Top of Record excerpts
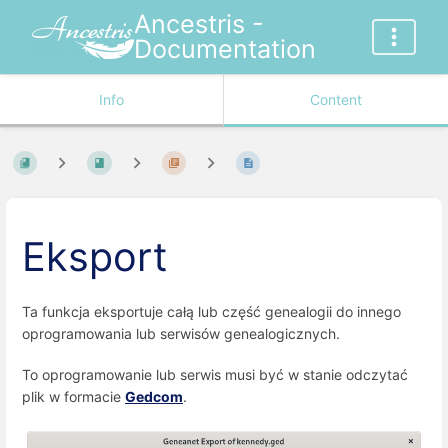
Ancestris -
Documentation
Info
Content
Eksport
Ta funkcja eksportuje całą lub część genealogii do innego
oprogramowania lub serwisów genealogicznych.
To oprogramowanie lub serwis musi być w stanie odczytać
plik w formacie
Gedcom
.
Bottom of Record excerpts
■ Exercise requirements ■
Copy every record verbatim while leaving each picture out.

■ Response to this exercise ■
Ancestris -
Documentation
Info
Content
Eksport
Ta funkcja eksportuje całą lub część genealogii do innego
oprogramowania lub serwisów genealogicznych.
To oprogramowanie lub serwis musi być w stanie odczytać
plik w formacie
Gedcom
.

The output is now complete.